Lack of awareness and transparency

Here comes the tricky part of this rather unfamiliar pricing. Despite being active in my city for more than three years, Uber team still fails to help riders understand why fares swing wildly on certain days. Hardly a few commuters in the city are aware of surge pricing, the reason why most riders equate the sudden increase in fares to gouging or swindling. The dissatisfaction and subsequent bad press related to dynamic pricing mostly stems from lack of awareness and inadequate transparency on how dynamic pricing works. That said; riders too are guilty of willful denying the benefits that come along with the fare change which is in no way exorbitant when compared to auto rickshaw and taxi fares. If auto rickshaws and taxis can charge above meter rates and swindle riders, how can surging be termed as gouging and unjustifiable? Surging doesn’t last long, whereas, auto rickshaw and taxi drivers contriving tricky ways for fleecing their passengers remain a usual affair. Furthermore, surge pricing is not a hidden cost. Riders are informed upfront about the fare change, and have the choice whether to take the ride or not. In short, surge pricing is a win-win solution that promises comfort and convenience, with hardly any time delay, even during peak traffic hours.

Is surging a new concept?

Absolutely not! From airlines to resorts, most businesses make use of the whack-a-mole game of surge pricing to strike a balance between demand and supply. Revenue algorithms of most airlines are programmed to apply surge pricing when demand increases and supply declines. Haven’t you seen airfares skyrocketing during holidays and weekends? Hotels and resorts also make use of dynamic pricing to adjust the tariffs of rooms and holiday packages based on demand and supply changes. Of late, the Indian Railways too have implemented surge pricing model, says a recent news paper report. The tatkal ticket booking too is faintly similar to surge pricing or real-time pricing that most people are aghast about.  Online retailers also adopt dynamic pricing in periods of increasing demand and limited supply.  So why can’t we accept the ride hailing company’s rationale?

If we’re vehemently against the dynamic pricing model, shouldn’t the criticism apply to other industries as well? Why blame the ride hailing companies alone? Shouldn’t we argue with our vegetable vendors as well for hiking prices based on changing demand and supply ratio? If capping surge pricing and limiting the frequency of pricing changes is an absolute necessity, it applies to every business that makes use of real-time pricing model.
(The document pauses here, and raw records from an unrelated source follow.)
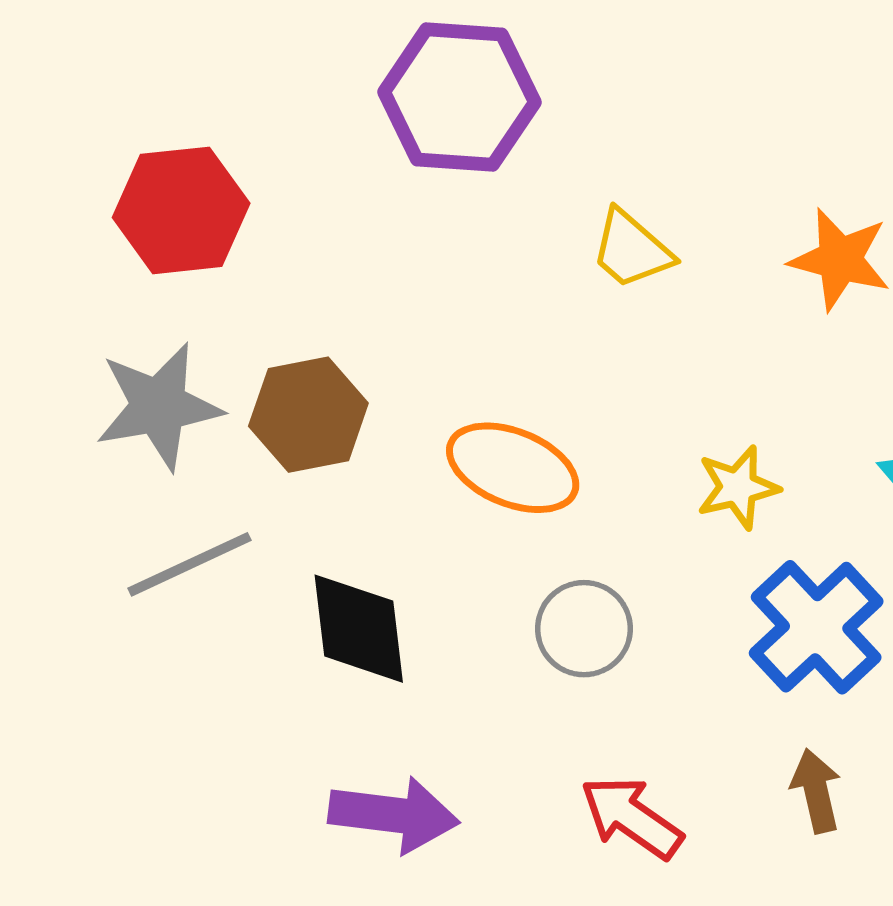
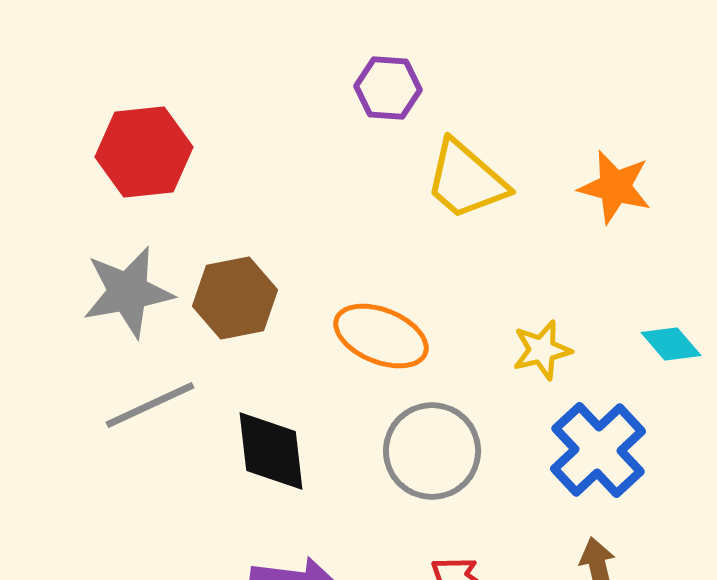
purple hexagon: (459, 97) -> (388, 88), moved, size x0.6
yellow trapezoid: (632, 250) -> (466, 180), size x1.4
gray circle: (584, 629) -> (432, 451), size x1.4

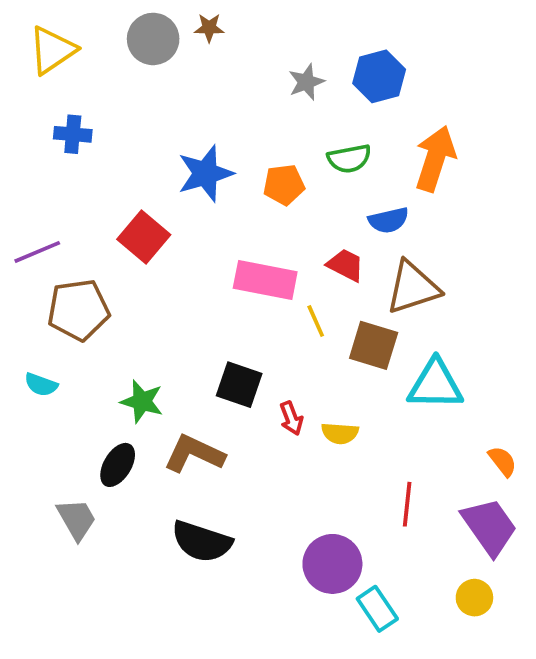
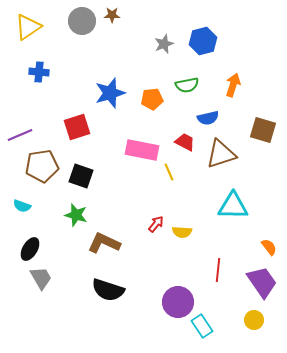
orange arrow: (435, 159) -> (233, 85), size x0.7
red square: (144, 237) -> (77, 127), turned 32
brown square: (374, 345) -> (263, 130), moved
black square: (239, 385) -> (81, 176), moved
red arrow: (291, 418) -> (156, 224), turned -120
black ellipse: (118, 465) -> (30, 249), moved

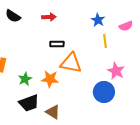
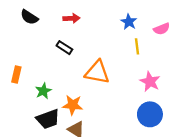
black rectangle: (57, 44) -> (64, 48), moved, turned 32
orange star: (50, 79) -> (73, 105), moved
blue circle: (104, 92) -> (150, 114), moved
That said; here is one solution that that cab aggregators can make use of – Rebrand the entire concept of surge and focus on promoting the increased convenience and availability that comes along with the fare change.  Surge as a label has garnered humongous amount of negativity and it’s high time to replace it with a better and welcoming one that benefits everyone.

On a side note, unlike Lyft, Uber doesn't help book trips in advance, lock in your fares when they are low. Will apps like SurgeProtector, Ride Fair, and Surge for Uber help avoid surge pricing? Not sure, as the reviews are mixed. Surge protector has a 2.7 rating on Google Play Store, whereas the rating of Ride Fair is 4.7 and Surge for Uber is 4.2. Heat map on Uber Driver App might help find areas where surge prices are in effect, says an recent online article. Can drivers “go offline enmasse”, trick the algorithms used by ride hailing companies, and force surge pricing? It's possible, claims a research by Warwick Business School.